Nas Mauricias, demos uma volta pela ilha, com um chauffeur de táxi que nos serviu também de guia.
Ainda em Port Louis, levou-nos a visitar a principal mesquita da capital. Mesquita já antiga, com uma enorme árvore no interior. Não pudemos entrar no local das orações, onde, de qualquer forma só os homens podem entrar, mas foi interessante. Eu, como ia de calções, tive que vestir uma espécie de casaco comprido para poder entrar.
A seguir, passámos numa catedral católica, e também entrámos para a visitar. Tinha sido construída pelos escravos, no séc.XVIII.
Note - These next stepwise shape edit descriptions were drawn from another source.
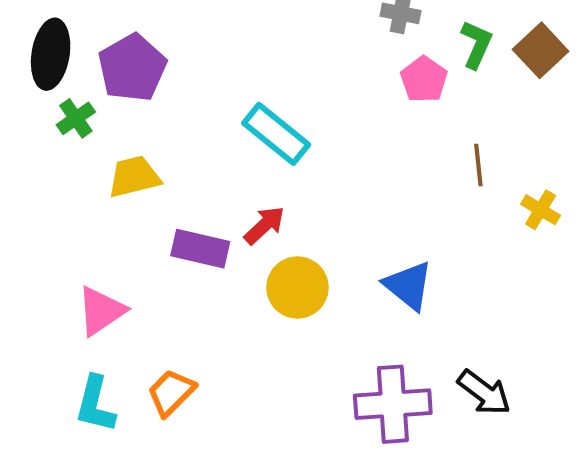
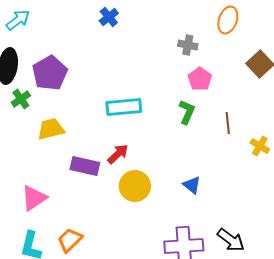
green L-shape: (476, 44) -> (187, 112), moved
cyan rectangle: (276, 134) -> (124, 107), turned -44
blue triangle: (408, 286) -> (192, 185), size x0.7

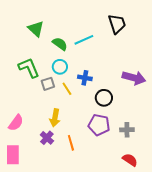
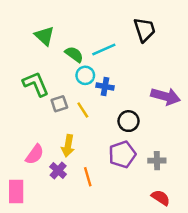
cyan circle: (60, 67) -> (85, 75), moved
blue cross: (85, 78) -> (105, 86), moved
pink semicircle: (16, 123) -> (35, 154), moved
purple pentagon: (99, 125) -> (122, 154), turned -30

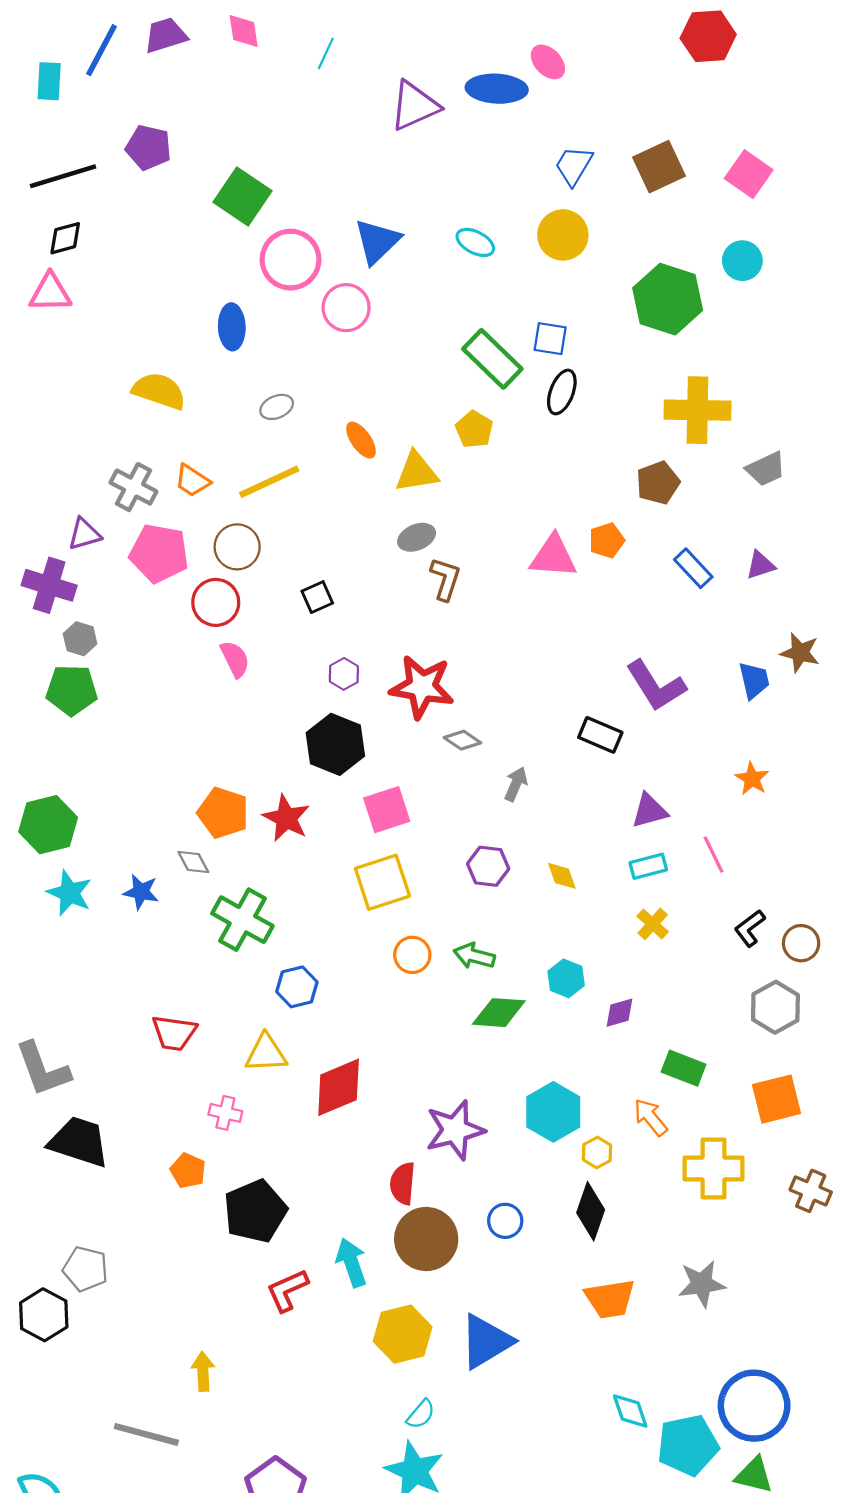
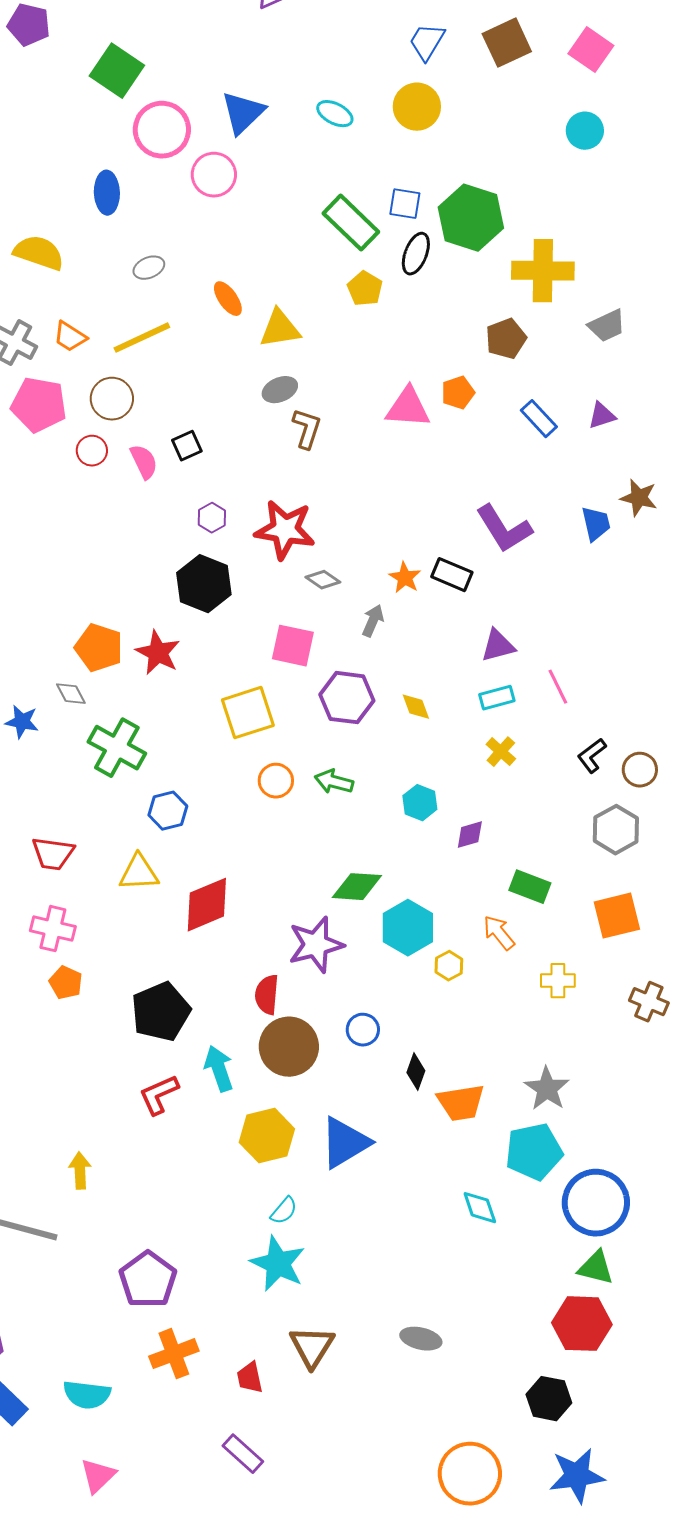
green hexagon: (668, 299) -> (471, 218), moved
yellow pentagon: (474, 429) -> (365, 289), moved
red circle: (216, 602) -> (92, 451), size x0.7
pink semicircle: (235, 659) -> (144, 462), moved
orange star: (752, 779) -> (405, 578), moved
pink square: (387, 810) -> (293, 646), moved, turned 30
purple hexagon: (488, 866) -> (347, 698), size x1.4
green diamond: (499, 1013) -> (357, 887), moved
pink cross: (225, 1113) -> (53, 929), moved, size x1.4
yellow cross: (713, 1169) -> (558, 981), size x0.6
black pentagon: (255, 1211) -> (161, 1012), moved
black diamond: (591, 1211) -> (416, 1072), moved, size x0.7
gray star: (702, 1284) -> (547, 1089), turned -30
cyan pentagon: (688, 1445) -> (534, 1152), moved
E, finalmente, visitámos um templo hindu, a religião com mais seguidores na ilha. Curiosamente, era um templo tamir, frequentado por hindus que têm como elemento comum falarem tamul, uma língua falada sobretudo no sueste da India; esses templos têm a particularidade de serem extremamente coloridos, com inúmeras figuras em relevo também elas muito coloridas, e existem vários desses templos espalhados pela ilha. Os templos hindus mais tradicionais ou frequentados pelos outros indianos têm uma cor única e mais sóbria, geralmente amarelada.
Mais tarde passámos por um importante local de peregrinação hindu, junto a um lago - parecia que estávamos noutro país. É muito curiosa esta diversidade de cultos numa ilha que não é grande, e o modo como parec reinar a tolerância e o respeito entre as várias religiões. Um exemplo para tantos! Esta foi uma interessante visita pelas religiões da ilha. Faltou-nos o budismo...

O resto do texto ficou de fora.